Problem details:
Please copy each line below that contains the string "target".

Collected data entries:
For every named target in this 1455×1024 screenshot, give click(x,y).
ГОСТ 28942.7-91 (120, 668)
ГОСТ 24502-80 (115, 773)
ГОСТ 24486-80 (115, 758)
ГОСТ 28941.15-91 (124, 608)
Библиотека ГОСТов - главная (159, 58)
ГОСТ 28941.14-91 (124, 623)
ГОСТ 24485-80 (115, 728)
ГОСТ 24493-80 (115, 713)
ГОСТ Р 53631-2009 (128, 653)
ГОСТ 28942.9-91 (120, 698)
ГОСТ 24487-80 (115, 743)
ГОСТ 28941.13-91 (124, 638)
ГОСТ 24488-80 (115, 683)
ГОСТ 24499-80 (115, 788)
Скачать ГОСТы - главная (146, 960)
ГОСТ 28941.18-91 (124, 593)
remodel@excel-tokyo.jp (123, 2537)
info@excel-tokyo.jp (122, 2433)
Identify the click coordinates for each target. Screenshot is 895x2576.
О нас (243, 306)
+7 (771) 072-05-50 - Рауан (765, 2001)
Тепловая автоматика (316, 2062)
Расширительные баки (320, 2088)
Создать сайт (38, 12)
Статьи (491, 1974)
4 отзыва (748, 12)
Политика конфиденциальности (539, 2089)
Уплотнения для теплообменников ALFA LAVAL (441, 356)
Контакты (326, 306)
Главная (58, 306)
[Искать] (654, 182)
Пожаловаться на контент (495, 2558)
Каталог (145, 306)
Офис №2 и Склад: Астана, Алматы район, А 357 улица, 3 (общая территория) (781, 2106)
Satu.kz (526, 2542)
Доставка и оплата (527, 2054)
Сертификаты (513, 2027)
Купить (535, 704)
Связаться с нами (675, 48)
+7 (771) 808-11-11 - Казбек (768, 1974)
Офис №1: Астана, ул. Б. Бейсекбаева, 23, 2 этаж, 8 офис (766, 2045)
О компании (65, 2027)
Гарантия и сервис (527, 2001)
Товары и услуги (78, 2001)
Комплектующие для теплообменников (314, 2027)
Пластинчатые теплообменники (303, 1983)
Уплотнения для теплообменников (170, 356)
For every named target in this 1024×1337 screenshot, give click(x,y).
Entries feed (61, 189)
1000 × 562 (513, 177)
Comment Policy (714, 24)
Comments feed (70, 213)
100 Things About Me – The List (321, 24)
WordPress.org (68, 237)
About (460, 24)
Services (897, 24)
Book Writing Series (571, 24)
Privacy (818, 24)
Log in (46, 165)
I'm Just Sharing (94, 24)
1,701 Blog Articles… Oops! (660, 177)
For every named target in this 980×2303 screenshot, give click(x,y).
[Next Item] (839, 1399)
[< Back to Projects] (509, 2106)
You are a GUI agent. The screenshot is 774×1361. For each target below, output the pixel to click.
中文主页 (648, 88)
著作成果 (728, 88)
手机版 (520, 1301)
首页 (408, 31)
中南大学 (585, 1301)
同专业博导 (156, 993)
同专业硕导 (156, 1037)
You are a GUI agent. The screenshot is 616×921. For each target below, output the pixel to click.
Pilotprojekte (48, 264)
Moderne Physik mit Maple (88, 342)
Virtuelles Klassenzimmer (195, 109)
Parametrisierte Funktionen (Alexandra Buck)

Output of the exercise:
For every named target in this 1455×1024 screenshot, give click(x,y).
Identify the click coordinates for each target. Screenshot is 895x2576.
For every named target in this 1024×1337 screenshot, give click(x,y).
For every named target in this 980×2303 screenshot, give click(x,y).
You are a GUI agent. The screenshot is 774×1361. For each target below, output the pixel to click.
You are a GUI agent. The screenshot is 616×921. For each target below, output the pixel to click.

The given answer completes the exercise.